Jeder von uns hat schon mal gespürt, dass man mehr gemocht wird, als man zurück mag, und es war uns in dem Moment egal. Für das Ego und die Aufklärung der Gefühlslage haben wir herausgezögert oder sogar initiiert. Vielleicht haben wir aus Bequemlichkeit auf die Aufklärung verzichtet und einfach den Kontakt abgebrochen. Und unsere Energie dafür verwendet, beim Facebook-Chat zu schauen, wie viele Stunden es her ist, dass dieser eine Mensch online war.

Jeder reagiert anders auf diese Kontroll- und Informationsmechanismen in der (anfänglichen) Liebe.
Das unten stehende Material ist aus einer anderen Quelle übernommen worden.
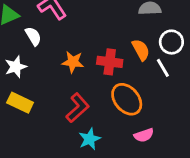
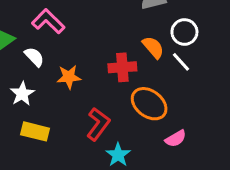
orange star: (73, 62) -> (69, 77), moved

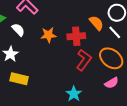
orange star: (69, 77) -> (48, 35), moved
orange ellipse: (149, 104) -> (111, 58), moved
red L-shape: (98, 124) -> (84, 60), moved

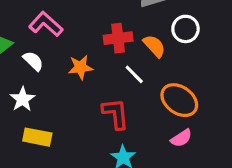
white line: (115, 32) -> (134, 74), moved
red cross: (76, 36) -> (118, 38), moved
red L-shape: (84, 60) -> (116, 114), moved, turned -40

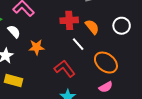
white circle: (185, 29) -> (122, 26), moved
orange star: (80, 67) -> (37, 47), moved
red L-shape: (116, 114) -> (65, 69), turned -35

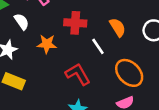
red cross: (69, 20) -> (75, 23), moved

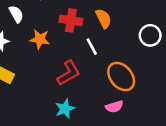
orange semicircle: (118, 27) -> (103, 18), moved
red L-shape: (78, 74) -> (69, 73), turned 85

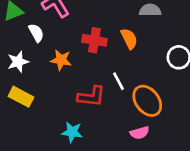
white line: (92, 47) -> (119, 81), moved
red L-shape: (69, 73) -> (91, 96), turned 36
cyan star: (65, 109) -> (72, 132), moved, turned 30

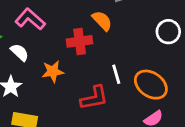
orange semicircle: (129, 39) -> (102, 21), moved
white line: (119, 81) -> (116, 74), turned 30

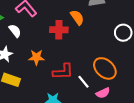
orange star: (53, 71) -> (36, 57), moved
white line: (116, 74) -> (83, 82), moved, turned -32

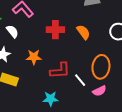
orange semicircle: (77, 17) -> (83, 32), moved
orange ellipse: (105, 68) -> (101, 67), turned 55

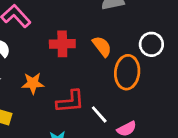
orange ellipse: (101, 67) -> (127, 72), moved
Ich gehe zum Beispiel gar nicht erst das Risiko ein, geseenzonet zu werden. Ich habe einfach die Regel, dass ich Männer, die mich interessieren, nicht anschreibe. Bin ich geschützter vor einem gebrochenen Ego und Herz? Nein, natürlich nicht. Ich sitze genauso da, schau mir an, wann er zuletzt online war und male mir schlimme Szenarien aus, wenn mir nicht geschrieben wird oder der Typ lange offline ist.

Ein Freund reagiert auf Seen Zone einfach mit noch mehr Nachrichten. Er weiß genau, was er da tut, und obwohl wir gegenteilig reagieren, sind wir in Wahrheit auf dem selben Erbärmlichkeitslevel. Wir leiden beide. Nur dass er, wenn es mal endgültig aus ist, oder das letzte Mal für immer „gesehen um 16:07" als Endpunkt der Konversation stehen bleibt, erhobenen Hauptes aus der Situation gehen kann. Er hat es versucht.

Der wahrscheinlich größte Feigling in diesen Belangen ruft zu mehr Mut auf. Mut, das zu sagen, was man möchte, Mut zu schreiben und auch anzurufen, Mut, sich auch einmal zu verlieben und das Risiko einzugehen, dass man nicht zurückgeliebt wird. Genauso aber auch den Mut aufzubringen, wenn man eigentlich sagen möchte, dass man nichts empfindet.